::: PROVIDED RECORDS :::

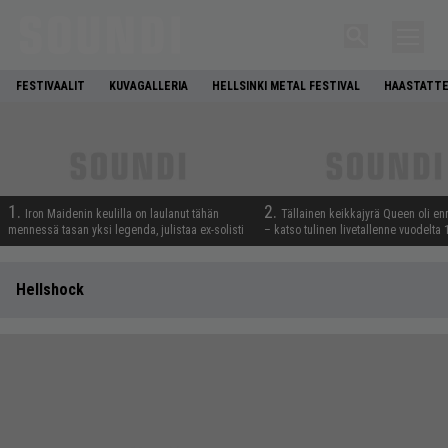
FESTIVAALIT
KUVAGALLERIA
HELLSINKI METAL FESTIVAL
HAASTATTE
1.
2.
Iron Maidenin keulilla on laulanut tähän
Tällainen keikkajyrä Queen oli e
mennessä tasan yksi legenda, julistaa ex-solisti
– katso tulinen livetallenne vuodelta
Hellshock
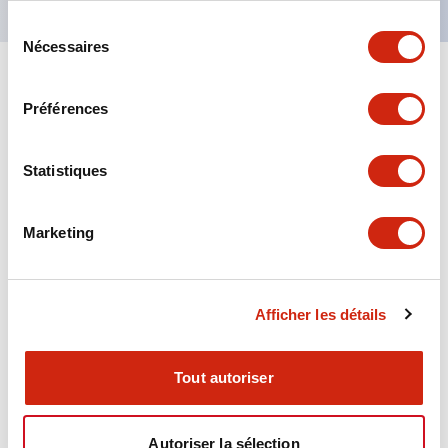
Sélection
Nécessaires
du
consentement
+
Spécifications
Tout développer
Préférences
Aesthetic Specifications
Statistiques
Environmental Specifications
Marketing
Functional Specifications
Mechanical Specifications
Afficher les détails
Mounting and Installation Specifications
Tout autoriser
Autoriser la sélection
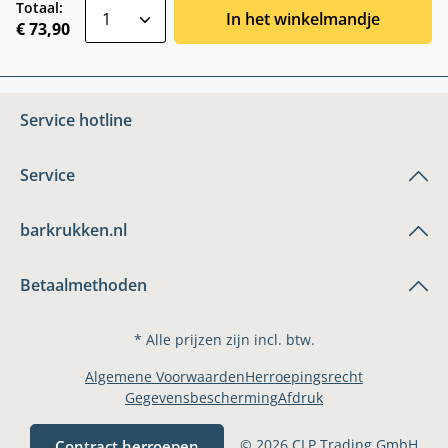
zentheme.component.product.quantitySele
Totaal:
In het winkelmandje
€ 73,90
Service hotline
Service
barkrukken.nl
Betaalmethoden
* Alle prijzen zijn incl. btw.
Algemene Voorwaarden
Herroepingsrecht
Gegevensbescherming
Afdruk
© 2026 CLP Trading GmbH
Contract herroepen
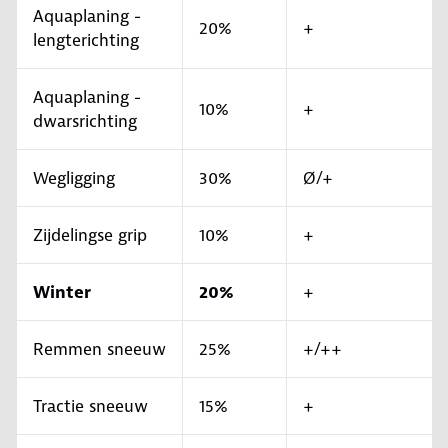
Aquaplaning -
20%
+
lengterichting
Aquaplaning -
10%
+
dwarsrichting
Wegligging
30%
Ø/+
Zijdelingse grip
10%
+
Winter
20%
+
Remmen sneeuw
25%
+/++
Tractie sneeuw
15%
+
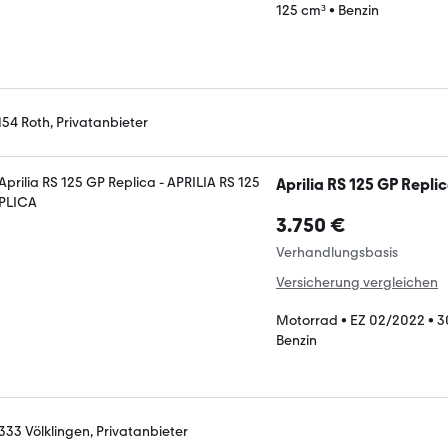
125 cm³
•
Benzin
154 Roth, Privatanbieter
Aprilia RS 125 GP Repli
3.750 €
Verhandlungsbasis
Versicherung vergleichen
Motorrad
•
EZ 02/2022
•
3
Benzin
333 Völklingen, Privatanbieter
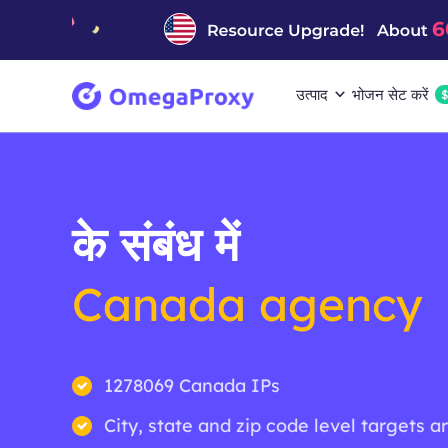
उत्पाद
भोजन सेट करें
के संबंध में
Canada agency
1278069 Canada IPs
City, state and zip code level targets a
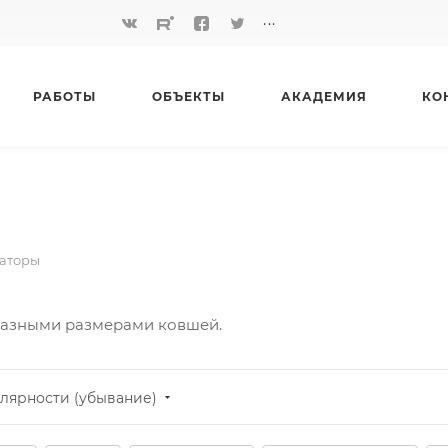
...
РАБОТЫ
ОБЪЕКТЫ
АКАДЕМИЯ
КО
аторы
 разными размерами ковшей.
лярности (убывание)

:::

Would you please show every line of the material above that includes the string "Specifications"?

(RESPONSE TO THIS EXERCISE):
Aesthetic Specifications
Environmental Specifications
Functional Specifications
Mechanical Specifications
Mounting and Installation Specifications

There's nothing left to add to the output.